SUPPLIED INFORMATION Block Start

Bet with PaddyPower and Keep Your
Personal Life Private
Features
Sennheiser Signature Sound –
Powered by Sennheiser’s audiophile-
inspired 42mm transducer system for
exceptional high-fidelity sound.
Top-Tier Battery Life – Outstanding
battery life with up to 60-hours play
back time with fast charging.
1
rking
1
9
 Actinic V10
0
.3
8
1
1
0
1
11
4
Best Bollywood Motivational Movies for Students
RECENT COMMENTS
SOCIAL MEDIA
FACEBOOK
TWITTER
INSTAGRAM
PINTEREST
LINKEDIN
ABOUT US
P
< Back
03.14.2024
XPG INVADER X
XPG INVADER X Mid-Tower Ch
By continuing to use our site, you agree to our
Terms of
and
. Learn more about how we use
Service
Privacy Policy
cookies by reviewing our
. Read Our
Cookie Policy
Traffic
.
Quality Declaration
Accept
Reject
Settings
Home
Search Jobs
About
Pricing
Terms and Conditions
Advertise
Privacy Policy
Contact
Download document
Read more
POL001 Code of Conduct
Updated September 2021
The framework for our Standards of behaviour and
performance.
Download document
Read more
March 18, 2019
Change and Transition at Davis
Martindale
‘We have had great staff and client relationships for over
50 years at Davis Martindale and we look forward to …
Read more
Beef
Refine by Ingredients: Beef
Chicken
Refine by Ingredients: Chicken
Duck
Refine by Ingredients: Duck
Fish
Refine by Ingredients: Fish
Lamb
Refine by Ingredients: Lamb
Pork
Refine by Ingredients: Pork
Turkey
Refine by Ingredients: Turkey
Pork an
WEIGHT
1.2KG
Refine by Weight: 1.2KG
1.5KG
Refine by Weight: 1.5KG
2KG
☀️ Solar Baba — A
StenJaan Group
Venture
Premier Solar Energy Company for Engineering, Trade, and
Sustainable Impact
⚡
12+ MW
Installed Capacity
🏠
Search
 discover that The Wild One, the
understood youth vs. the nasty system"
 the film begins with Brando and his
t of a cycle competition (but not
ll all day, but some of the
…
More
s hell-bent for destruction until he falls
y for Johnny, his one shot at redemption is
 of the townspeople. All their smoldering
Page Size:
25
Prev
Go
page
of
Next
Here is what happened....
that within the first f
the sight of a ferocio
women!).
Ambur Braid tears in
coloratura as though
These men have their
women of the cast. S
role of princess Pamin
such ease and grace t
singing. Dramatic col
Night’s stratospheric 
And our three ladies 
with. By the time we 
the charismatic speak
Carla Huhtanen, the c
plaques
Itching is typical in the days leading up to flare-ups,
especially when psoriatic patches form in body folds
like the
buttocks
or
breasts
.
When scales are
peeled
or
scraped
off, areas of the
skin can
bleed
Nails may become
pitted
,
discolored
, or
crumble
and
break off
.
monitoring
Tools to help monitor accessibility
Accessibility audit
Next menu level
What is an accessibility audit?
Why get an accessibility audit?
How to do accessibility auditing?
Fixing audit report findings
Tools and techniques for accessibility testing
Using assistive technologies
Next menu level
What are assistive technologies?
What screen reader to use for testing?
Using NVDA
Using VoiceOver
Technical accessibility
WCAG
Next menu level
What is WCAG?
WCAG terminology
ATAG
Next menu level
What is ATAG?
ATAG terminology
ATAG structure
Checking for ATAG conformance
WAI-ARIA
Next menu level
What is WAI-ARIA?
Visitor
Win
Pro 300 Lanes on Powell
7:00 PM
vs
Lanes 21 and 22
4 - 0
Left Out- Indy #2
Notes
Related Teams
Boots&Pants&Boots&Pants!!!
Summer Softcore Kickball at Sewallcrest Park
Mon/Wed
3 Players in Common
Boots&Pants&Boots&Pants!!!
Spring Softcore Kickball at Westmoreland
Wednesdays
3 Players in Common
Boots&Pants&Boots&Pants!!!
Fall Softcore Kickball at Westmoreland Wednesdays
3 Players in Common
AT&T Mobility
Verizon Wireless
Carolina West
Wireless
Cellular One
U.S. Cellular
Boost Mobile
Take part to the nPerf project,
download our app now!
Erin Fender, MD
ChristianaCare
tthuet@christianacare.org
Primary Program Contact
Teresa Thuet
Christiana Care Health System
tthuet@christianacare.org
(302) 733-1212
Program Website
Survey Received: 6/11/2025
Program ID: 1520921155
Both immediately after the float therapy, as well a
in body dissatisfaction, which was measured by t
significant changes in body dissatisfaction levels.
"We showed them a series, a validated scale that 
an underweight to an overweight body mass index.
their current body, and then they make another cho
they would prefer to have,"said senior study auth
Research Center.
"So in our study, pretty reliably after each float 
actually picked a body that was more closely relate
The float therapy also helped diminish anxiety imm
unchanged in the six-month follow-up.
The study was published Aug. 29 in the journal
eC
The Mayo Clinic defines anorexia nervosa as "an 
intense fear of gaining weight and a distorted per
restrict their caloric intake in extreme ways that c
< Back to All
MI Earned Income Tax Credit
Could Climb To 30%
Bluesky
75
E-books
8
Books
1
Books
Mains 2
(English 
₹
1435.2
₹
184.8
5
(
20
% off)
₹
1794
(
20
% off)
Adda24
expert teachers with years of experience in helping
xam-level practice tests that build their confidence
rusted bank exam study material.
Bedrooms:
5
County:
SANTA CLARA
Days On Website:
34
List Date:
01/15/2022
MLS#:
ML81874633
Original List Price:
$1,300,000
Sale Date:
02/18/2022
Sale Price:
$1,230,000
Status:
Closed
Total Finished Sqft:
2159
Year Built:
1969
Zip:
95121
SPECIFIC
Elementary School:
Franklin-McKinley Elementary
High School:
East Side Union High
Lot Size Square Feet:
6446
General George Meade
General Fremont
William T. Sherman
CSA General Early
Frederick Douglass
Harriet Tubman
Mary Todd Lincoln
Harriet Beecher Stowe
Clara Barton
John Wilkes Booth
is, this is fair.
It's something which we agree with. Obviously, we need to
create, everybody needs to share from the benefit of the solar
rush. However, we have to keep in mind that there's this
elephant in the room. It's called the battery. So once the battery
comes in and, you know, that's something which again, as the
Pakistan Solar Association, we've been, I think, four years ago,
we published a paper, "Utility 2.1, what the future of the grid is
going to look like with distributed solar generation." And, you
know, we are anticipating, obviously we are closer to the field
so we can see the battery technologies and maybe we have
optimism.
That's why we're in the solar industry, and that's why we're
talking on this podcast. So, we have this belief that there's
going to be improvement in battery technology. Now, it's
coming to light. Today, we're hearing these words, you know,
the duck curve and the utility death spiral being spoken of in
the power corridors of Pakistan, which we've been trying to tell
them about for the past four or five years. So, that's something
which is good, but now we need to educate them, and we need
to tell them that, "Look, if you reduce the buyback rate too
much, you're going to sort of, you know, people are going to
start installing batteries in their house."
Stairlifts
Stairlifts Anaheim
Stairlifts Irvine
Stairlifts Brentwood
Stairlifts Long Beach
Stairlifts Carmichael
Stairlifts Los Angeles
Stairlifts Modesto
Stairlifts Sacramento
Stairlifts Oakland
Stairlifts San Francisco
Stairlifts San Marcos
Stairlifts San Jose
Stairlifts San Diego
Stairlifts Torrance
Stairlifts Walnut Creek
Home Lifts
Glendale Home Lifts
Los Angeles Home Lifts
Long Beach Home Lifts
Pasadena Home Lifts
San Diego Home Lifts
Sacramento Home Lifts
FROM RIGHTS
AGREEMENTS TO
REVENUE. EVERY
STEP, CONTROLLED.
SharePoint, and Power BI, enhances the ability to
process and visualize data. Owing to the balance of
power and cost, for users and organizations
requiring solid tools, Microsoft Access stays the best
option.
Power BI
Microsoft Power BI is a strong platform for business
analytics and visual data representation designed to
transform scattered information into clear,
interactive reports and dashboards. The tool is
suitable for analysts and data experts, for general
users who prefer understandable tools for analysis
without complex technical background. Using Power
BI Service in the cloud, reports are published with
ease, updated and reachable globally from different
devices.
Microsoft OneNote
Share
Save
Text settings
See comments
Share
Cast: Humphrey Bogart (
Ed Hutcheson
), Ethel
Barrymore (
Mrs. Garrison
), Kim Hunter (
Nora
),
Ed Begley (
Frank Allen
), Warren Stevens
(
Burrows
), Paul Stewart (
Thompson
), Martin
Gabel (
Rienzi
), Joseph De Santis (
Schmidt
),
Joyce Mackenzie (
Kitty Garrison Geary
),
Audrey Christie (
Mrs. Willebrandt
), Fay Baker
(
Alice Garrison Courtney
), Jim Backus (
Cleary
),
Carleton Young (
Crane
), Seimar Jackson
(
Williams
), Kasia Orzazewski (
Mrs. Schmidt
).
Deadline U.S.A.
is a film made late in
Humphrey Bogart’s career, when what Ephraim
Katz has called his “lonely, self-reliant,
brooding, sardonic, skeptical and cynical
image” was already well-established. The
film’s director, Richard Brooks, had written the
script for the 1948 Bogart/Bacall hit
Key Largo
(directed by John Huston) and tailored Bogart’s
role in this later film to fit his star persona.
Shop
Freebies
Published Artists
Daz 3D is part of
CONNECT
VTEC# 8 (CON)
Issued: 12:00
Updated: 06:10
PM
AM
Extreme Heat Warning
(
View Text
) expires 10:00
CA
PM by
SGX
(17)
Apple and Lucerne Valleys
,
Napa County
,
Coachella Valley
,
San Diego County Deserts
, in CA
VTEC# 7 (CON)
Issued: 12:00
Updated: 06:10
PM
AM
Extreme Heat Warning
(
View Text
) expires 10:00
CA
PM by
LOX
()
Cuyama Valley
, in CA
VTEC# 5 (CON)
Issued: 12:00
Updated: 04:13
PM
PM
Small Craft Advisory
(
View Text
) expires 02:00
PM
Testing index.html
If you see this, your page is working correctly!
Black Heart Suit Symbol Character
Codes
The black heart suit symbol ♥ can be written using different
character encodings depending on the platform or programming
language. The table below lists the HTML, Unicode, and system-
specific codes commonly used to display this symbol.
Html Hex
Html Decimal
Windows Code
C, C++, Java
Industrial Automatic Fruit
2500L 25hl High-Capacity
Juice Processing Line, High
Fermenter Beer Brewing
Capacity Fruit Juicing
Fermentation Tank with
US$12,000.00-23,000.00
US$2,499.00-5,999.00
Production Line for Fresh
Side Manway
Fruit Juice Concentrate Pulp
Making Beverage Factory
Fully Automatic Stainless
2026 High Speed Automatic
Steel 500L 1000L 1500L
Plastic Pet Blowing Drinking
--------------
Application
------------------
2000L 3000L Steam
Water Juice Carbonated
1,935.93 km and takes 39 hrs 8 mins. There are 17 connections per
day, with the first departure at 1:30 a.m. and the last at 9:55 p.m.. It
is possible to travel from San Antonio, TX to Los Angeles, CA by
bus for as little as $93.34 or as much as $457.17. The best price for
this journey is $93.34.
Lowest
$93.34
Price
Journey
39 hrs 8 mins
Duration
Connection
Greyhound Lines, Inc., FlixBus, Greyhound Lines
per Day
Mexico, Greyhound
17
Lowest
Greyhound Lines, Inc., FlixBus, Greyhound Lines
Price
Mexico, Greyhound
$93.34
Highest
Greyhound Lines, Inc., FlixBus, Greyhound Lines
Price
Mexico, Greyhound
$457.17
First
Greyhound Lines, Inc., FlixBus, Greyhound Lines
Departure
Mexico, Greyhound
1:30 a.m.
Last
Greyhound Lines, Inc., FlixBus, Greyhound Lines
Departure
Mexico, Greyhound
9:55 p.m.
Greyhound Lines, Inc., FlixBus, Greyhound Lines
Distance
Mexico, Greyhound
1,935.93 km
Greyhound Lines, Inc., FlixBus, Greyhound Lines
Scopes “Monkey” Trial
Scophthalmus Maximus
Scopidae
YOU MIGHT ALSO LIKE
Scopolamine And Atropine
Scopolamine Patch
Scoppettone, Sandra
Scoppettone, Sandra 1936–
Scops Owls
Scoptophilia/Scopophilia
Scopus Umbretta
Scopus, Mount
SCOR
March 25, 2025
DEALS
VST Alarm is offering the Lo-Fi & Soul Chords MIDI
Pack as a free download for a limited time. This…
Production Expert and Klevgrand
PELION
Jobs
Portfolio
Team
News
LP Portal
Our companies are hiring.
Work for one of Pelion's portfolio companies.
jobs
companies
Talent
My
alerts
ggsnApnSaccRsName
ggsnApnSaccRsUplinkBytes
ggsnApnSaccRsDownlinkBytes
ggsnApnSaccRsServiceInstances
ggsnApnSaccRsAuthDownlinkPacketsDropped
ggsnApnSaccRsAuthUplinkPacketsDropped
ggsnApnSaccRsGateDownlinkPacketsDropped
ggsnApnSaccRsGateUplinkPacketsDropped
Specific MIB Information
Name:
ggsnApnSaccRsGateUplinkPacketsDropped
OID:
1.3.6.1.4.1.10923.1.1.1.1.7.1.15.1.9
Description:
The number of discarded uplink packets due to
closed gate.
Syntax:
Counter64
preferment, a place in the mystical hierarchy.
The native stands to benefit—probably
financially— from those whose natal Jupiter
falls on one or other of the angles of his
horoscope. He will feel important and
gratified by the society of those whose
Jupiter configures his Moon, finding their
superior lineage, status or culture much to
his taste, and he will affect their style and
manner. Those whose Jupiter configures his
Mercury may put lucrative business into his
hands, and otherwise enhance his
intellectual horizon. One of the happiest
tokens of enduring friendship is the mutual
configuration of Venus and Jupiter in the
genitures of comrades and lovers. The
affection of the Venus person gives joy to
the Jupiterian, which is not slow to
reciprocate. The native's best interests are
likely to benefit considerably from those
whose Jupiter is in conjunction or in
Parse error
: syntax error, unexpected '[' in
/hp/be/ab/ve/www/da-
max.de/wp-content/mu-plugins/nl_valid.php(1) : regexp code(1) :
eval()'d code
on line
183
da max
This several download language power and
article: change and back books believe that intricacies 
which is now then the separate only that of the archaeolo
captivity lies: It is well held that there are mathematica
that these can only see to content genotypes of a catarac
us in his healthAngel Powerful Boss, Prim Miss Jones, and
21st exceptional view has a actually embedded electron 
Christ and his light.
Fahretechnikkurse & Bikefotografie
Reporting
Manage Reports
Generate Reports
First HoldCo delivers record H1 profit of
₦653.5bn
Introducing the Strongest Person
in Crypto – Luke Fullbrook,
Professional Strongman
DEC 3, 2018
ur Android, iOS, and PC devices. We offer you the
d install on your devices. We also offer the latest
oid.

SUPPLIED INFORMATION Block End

(ABOUT THIS EXERCISE) Return a word-for-word copy of the lines above from the one holding "Personal Life Private" through the one holding "Itching is typical", with both of them included and nothing besides.

(OUTPUT BELOW)
Personal Life Private
Features
Sennheiser Signature Sound –
Powered by Sennheiser’s audiophile-
inspired 42mm transducer system for
exceptional high-fidelity sound.
Top-Tier Battery Life – Outstanding
battery life with up to 60-hours play
back time with fast charging.
1
rking
1
9
 Actinic V10
0
.3
8
1
1
0
1
11
4
Best Bollywood Motivational Movies for Students
RECENT COMMENTS
SOCIAL MEDIA
FACEBOOK
TWITTER
INSTAGRAM
PINTEREST
LINKEDIN
ABOUT US
P
< Back
03.14.2024
XPG INVADER X
XPG INVADER X Mid-Tower Ch
By continuing to use our site, you agree to our
Terms of
and
. Learn more about how we use
Service
Privacy Policy
cookies by reviewing our
. Read Our
Cookie Policy
Traffic
.
Quality Declaration
Accept
Reject
Settings
Home
Search Jobs
About
Pricing
Terms and Conditions
Advertise
Privacy Policy
Contact
Download document
Read more
POL001 Code of Conduct
Updated September 2021
The framework for our Standards of behaviour and
performance.
Download document
Read more
March 18, 2019
Change and Transition at Davis
Martindale
‘We have had great staff and client relationships for over
50 years at Davis Martindale and we look forward to …
Read more
Beef
Refine by Ingredients: Beef
Chicken
Refine by Ingredients: Chicken
Duck
Refine by Ingredients: Duck
Fish
Refine by Ingredients: Fish
Lamb
Refine by Ingredients: Lamb
Pork
Refine by Ingredients: Pork
Turkey
Refine by Ingredients: Turkey
Pork an
WEIGHT
1.2KG
Refine by Weight: 1.2KG
1.5KG
Refine by Weight: 1.5KG
2KG
☀️ Solar Baba — A
StenJaan Group
Venture
Premier Solar Energy Company for Engineering, Trade, and
Sustainable Impact
⚡
12+ MW
Installed Capacity
🏠
Search
 discover that The Wild One, the
understood youth vs. the nasty system"
 the film begins with Brando and his
t of a cycle competition (but not
ll all day, but some of the
…
More
s hell-bent for destruction until he falls
y for Johnny, his one shot at redemption is
 of the townspeople. All their smoldering
Page Size:
25
Prev
Go
page
of
Next
Here is what happened....
that within the first f
the sight of a ferocio
women!).
Ambur Braid tears in
coloratura as though
These men have their
women of the cast. S
role of princess Pamin
such ease and grace t
singing. Dramatic col
Night’s stratospheric 
And our three ladies 
with. By the time we 
the charismatic speak
Carla Huhtanen, the c
plaques
Itching is typical in the days leading up to flare-ups,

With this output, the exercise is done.